Speaking to a crowd of migrants at Las Raices, a former military barracks turned reception centre once criticized for severe overcrowding, the pope said: “In a sense, all of us are migrants, for we are all pilgrims on our way to our heavenly homeland.”

“Let us help make this journey more humane for everyone by contributing in whatever way we can,” he added. Later on Friday, June 12, the pope is scheduled to lead an open-air mass at the port of Santa Cruz de Tenerife, expected to draw tens of thousands of worshippers.

Earlier in the week, Leo visited Madrid and Barcelona before arriving on Thursday in Gran Canaria, another island in the archipelago. There, he condemned “indifference” toward migrants and placed a wreath on the sea at the port of Arguineguin to remember the thousands who have perished attempting to reach the Canaries.

“Human dignity has no passport,” he said at the dockside, moments before blessing a faded blue cross crafted from wood taken from a migrant boat. “Monsters lurk in these seas… traffickers who enslave women and children, and those whose indifference allows the poor to be swallowed up by exploitation or forgetfulness,” he said.

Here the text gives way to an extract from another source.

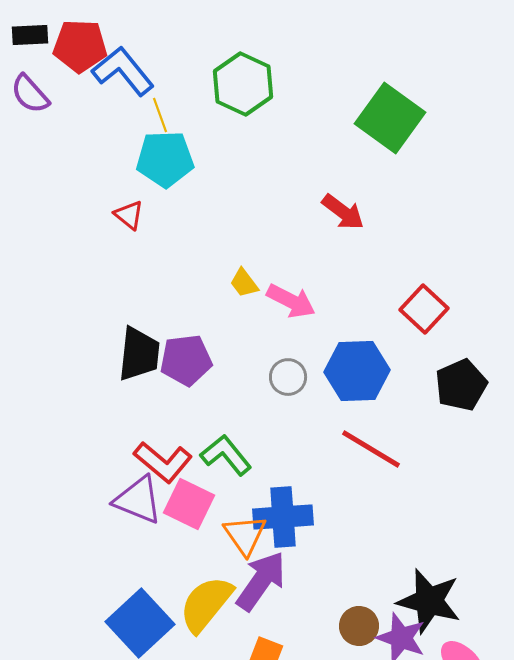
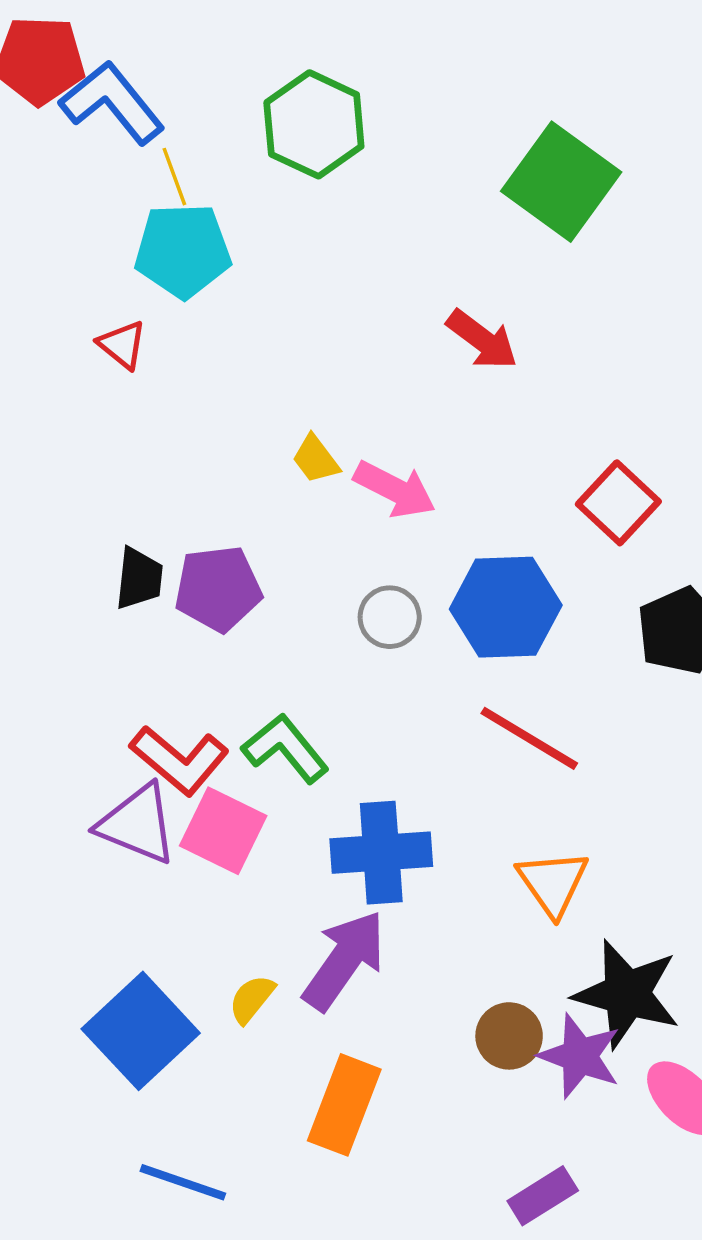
black trapezoid: (139, 354) -> (139, 578), size x0.7
orange triangle: (245, 535) -> (553, 883), moved
yellow semicircle: (206, 604) -> (252, 999), size x0.5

According to the International Organization for Migration, nearly 1,200 people died or disappeared last year while making the journey from Africa to the Canary Islands, making it one of the deadliest migration routes in the world.

The pope said Europe, where many governments have tightened border policies under pressure from far-right parties, “cannot claim to uphold human dignity while growing accustomed to the Mediterranean and the Atlantic becoming unmarked graves.”

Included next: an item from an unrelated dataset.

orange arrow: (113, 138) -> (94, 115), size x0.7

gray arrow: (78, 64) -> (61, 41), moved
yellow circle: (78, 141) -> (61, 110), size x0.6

He added that the tragedy must “appeal to the conscience” of the countries migrants are fleeing, as well as the nations they pass through, where poverty, conflict, and trafficking gangs often trap vulnerable people. “We really value this visit. It’s very important for us at such a critical moment,” Mohamed Amjahdi, who arrived on the islands from Morocco as a 17-year-old on a boat, told AFP in Arguineguin.

The pope will fly back to Rome from Tenerife and is expected to speak with reporters on the plane. On July 4, he is scheduled to visit Lampedusa, the Italian island that has also become a major landing point for migrants, making the issue a defining focus of his papacy.